As a starting point, companies need to understand the specific processes that different institutional investors use to assess ESG policies, as they vary widely across different asset managers. In some cases, there will be a centralized Investment Stewardship Group or similar body.
BlackRock, which has been highly visible on the topic of “corporate purpose” and ESG matters, describes its investment stewardship approach on its website.
State Street Global Advisors similarly discusses its process for what it calls asset stewardship. Other investors, however, may assign responsibility for ESG engagement to the regular portfolio management team. One clue: investment firms with a stated “core” emphasis on ESG will likely have a specialized function to evaluate the companies they own.
Identifying “Risks to Value”
To engage effectively with institutional investors, corporate management must develop a sophisticated level of knowledge about the ESG issues that have the greatest impact – economically and operationally – on the company’s business. In particular, management should identify those ESG issues that represent the most significant potential “risk to value” to the business and be prepared to address them when engaging with investors.

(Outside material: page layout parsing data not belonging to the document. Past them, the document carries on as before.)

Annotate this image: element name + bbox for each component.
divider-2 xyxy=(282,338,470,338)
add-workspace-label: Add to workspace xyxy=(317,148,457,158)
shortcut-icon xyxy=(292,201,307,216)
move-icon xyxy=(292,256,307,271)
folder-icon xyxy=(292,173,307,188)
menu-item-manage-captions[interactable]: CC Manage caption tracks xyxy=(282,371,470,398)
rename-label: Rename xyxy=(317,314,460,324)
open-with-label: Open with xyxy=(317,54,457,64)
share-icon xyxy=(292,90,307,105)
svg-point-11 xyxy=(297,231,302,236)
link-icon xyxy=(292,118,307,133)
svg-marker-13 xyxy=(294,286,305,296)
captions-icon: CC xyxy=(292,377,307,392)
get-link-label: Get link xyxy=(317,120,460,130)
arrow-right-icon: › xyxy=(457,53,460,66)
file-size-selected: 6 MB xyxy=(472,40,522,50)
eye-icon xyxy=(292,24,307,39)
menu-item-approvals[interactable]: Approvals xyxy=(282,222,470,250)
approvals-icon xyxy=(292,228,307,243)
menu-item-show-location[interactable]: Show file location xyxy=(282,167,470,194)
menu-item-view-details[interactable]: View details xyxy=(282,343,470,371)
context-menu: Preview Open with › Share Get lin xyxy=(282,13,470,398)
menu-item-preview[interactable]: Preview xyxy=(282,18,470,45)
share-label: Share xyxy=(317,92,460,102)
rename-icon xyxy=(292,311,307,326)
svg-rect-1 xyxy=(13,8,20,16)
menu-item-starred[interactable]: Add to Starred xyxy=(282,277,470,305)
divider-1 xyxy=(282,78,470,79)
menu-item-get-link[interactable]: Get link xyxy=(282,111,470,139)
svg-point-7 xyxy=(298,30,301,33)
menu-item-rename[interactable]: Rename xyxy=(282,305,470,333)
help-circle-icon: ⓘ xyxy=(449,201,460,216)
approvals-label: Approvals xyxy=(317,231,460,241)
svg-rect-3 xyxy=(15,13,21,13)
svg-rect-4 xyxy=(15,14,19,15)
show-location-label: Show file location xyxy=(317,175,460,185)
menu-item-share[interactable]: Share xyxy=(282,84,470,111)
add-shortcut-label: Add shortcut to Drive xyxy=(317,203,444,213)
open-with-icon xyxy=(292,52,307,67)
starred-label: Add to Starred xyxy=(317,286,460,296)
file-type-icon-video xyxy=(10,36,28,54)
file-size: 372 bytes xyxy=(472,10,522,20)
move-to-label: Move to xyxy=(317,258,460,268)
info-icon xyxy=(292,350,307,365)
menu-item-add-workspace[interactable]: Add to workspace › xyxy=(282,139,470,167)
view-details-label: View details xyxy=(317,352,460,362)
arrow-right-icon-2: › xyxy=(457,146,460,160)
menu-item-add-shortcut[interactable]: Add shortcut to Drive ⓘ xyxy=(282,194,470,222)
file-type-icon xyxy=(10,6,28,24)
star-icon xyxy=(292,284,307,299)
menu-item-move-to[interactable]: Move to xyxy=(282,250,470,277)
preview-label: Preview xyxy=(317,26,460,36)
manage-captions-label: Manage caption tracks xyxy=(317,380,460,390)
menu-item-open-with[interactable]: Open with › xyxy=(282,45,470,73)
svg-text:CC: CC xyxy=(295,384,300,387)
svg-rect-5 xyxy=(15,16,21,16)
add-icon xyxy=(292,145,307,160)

This responsibility often falls to the investor relations officer, but executives involved in ESG-related functions (including, potentially, general counsel, corporate governance officers, human resources professionals, diversity and inclusion officers, and sustainability officers) also have valuable input and may play a leading role in this regard.
Measuring and Reporting
Investors increasingly are demanding that companies use standardized ESG reporting metrics to substantiate their activities and progress. This reporting can be a challenge for companies, as there are many different protocols and services that provide measurement and ratings. The most common frameworks used by large U.S. public companies include the Global Reporting Initiative (GRI), the Sustainability Accounting Standards Board (SASB) and the Task Force on Climate-related Financial Disclosures (TCFD) standards.

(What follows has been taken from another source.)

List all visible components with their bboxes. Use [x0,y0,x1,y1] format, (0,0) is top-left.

GRI and SASB recently announced a collaboration to help companies more efficiently use both of those standards. However, other frameworks have been developed and companies should become cognizant of which reporting systems are favored by their institutional investors. State Street, for example, assigns companies an “R-Factor” score that measures the performance of a company’s business operations and governance with respect to financially material ESG issues.
The Time to Act is Now
Companies should not squander the opportunity to engage with investors on vital ESG issues early-on – next spring will be too late!

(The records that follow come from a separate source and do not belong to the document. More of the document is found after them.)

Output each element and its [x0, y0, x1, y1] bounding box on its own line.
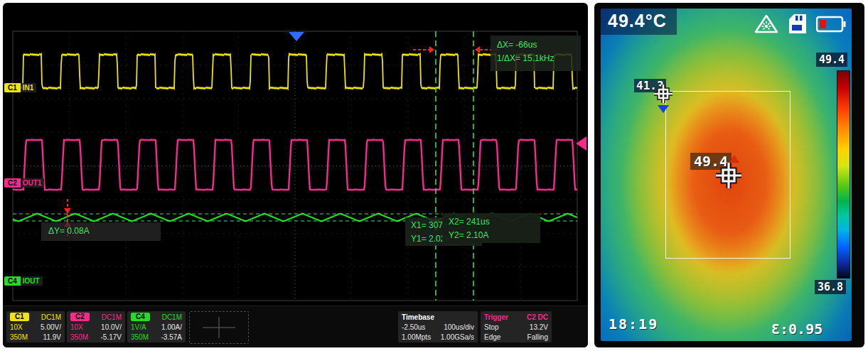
trigger-box[interactable]: TriggerC2 DC Stop13.2V EdgeFalling	[481, 311, 552, 342]
channel4-info-box[interactable]: C4DC1M 1V/A1.00A/ 350M-3.57A	[127, 311, 186, 342]
inv-dx-value: 1/ΔX= 15.1kHz	[497, 52, 574, 65]
channel4-bandwidth: 350M	[131, 333, 149, 341]
channel2-scale: 10.0V/	[101, 323, 122, 331]
scale-min-label: 36.8	[815, 280, 846, 294]
channel4-chip: C4	[131, 313, 150, 321]
channel2-trace-badge[interactable]: C2 OUT1	[4, 178, 44, 188]
trigger-slope: Falling	[527, 333, 548, 341]
trigger-type: Edge	[484, 333, 500, 341]
channel1-info-box[interactable]: C1DC1M 10X5.00V/ 350M11.9V	[6, 311, 65, 342]
delta-x-readout: ΔX= -66us 1/ΔX= 15.1kHz	[491, 36, 581, 71]
timebase-memory: 1.00Mpts	[402, 333, 431, 341]
max-temp-readout: 49.4°C	[601, 9, 677, 35]
dy-value: ΔY= 0.08A	[48, 225, 154, 238]
channel1-trace-badge[interactable]: C1 IN1	[4, 82, 36, 93]
channel1-chip: C1	[10, 313, 29, 321]
channel4-id: C4	[4, 276, 21, 286]
status-icon-row	[754, 14, 846, 34]
channel1-id: C1	[4, 83, 21, 92]
channel1-scale: 5.00V/	[41, 323, 61, 331]
trigger-level: 13.2V	[530, 323, 548, 331]
timebase-delay: -2.50us	[402, 323, 425, 331]
cursor-lines[interactable]	[13, 31, 577, 301]
scope-status-bar: C1DC1M 10X5.00V/ 350M11.9V C2DC1M 10X10.…	[3, 306, 588, 347]
channel2-probe: 10X	[70, 323, 83, 331]
y2-value: Y2= 2.10A	[449, 229, 534, 242]
channel4-scale: 1.00A/	[161, 323, 182, 331]
x2-value: X2= 241us	[449, 215, 534, 229]
temperature-colorbar	[837, 70, 850, 279]
graticule	[13, 31, 577, 301]
channel1-bandwidth: 350M	[10, 333, 28, 341]
timebase-samplerate: 1.00GSa/s	[441, 333, 474, 341]
trigger-source: C2 DC	[527, 313, 548, 321]
cold-spot-crosshair-icon	[653, 84, 673, 104]
thermal-image: 49.4°C	[601, 9, 852, 341]
trigger-position-marker[interactable]	[289, 32, 304, 41]
channel2-offset: -5.17V	[101, 333, 122, 341]
add-channel-box[interactable]	[189, 311, 249, 344]
channel4-coupling: DC1M	[162, 313, 182, 321]
channel4-offset: -3.57A	[161, 333, 182, 341]
thermal-camera-screen: 49.4°C	[594, 3, 864, 347]
channel2-id: C2	[4, 178, 21, 188]
clock-label: 18:19	[609, 315, 658, 333]
scale-max-label: 49.4	[816, 53, 847, 67]
channel2-chip: C2	[70, 313, 90, 321]
channel2-bandwidth: 350M	[70, 333, 88, 341]
sd-card-icon	[788, 14, 807, 34]
hot-spot-crosshair-icon	[714, 161, 743, 190]
channel2-coupling: DC1M	[102, 313, 122, 321]
channel1-probe: 10X	[10, 323, 23, 331]
cursor-x2y2-readout: X2= 241us Y2= 2.10A	[442, 213, 540, 243]
channel4-trace-badge[interactable]: C4 IOUT	[4, 276, 43, 286]
crosshair-icon	[203, 317, 235, 338]
dx-value: ΔX= -66us	[497, 38, 574, 52]
channel4-alias: IOUT	[21, 276, 43, 286]
laser-warning-icon	[754, 14, 779, 34]
delta-y-readout: ΔY= 0.08A	[41, 222, 161, 241]
oscilloscope-screen: ΔX= -66us 1/ΔX= 15.1kHz X1= 307us Y1= 2.…	[3, 3, 588, 347]
timebase-box[interactable]: Timebase -2.50us100us/div 1.00Mpts1.00GS…	[398, 311, 478, 342]
battery-icon	[816, 16, 846, 33]
emissivity-label: Ɛ:0.95	[771, 320, 823, 338]
channel2-info-box[interactable]: C2DC1M 10X10.0V/ 350M-5.17V	[67, 311, 125, 342]
trigger-title: Trigger	[484, 313, 508, 321]
timebase-title: Timebase	[402, 313, 434, 321]
trigger-status: Stop	[484, 323, 499, 331]
waveform-traces	[13, 54, 577, 222]
channel2-alias: OUT1	[21, 178, 45, 188]
channel1-offset: 11.9V	[43, 333, 61, 341]
channel1-coupling: DC1M	[41, 313, 61, 321]
cold-spot-arrow-icon	[658, 105, 669, 113]
channel1-alias: IN1	[21, 83, 37, 92]
timebase-scale: 100us/div	[444, 323, 474, 331]
channel4-probe: 1V/A	[131, 323, 146, 331]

Before engaging with major institutional investors, a company should be armed with information on the kinds of ESG issues that have been of interest/concern to each investor (which will vary by industry), and how those investors have voted in the past. A proxy solicitation firm can be helpful in providing and analyzing this intelligence and strategizing with management regarding the investor engagement efforts.
It is a challenging time for public companies that are striving to manage their business in an economy disrupted by the pandemic – while at the same time responding to the ESG-related concerns of their investors, employees, customers, communities, public officials, and society-at-large. By engaging with investors now, companies can make meaningful headway in addressing complex ESG issues before they become a source of contention at the next annual meeting.
Without diminishing the seriousness of these issues, it’s good to remember that Charlton Heston’s character discovers the true composition of Soylent Green in 2022.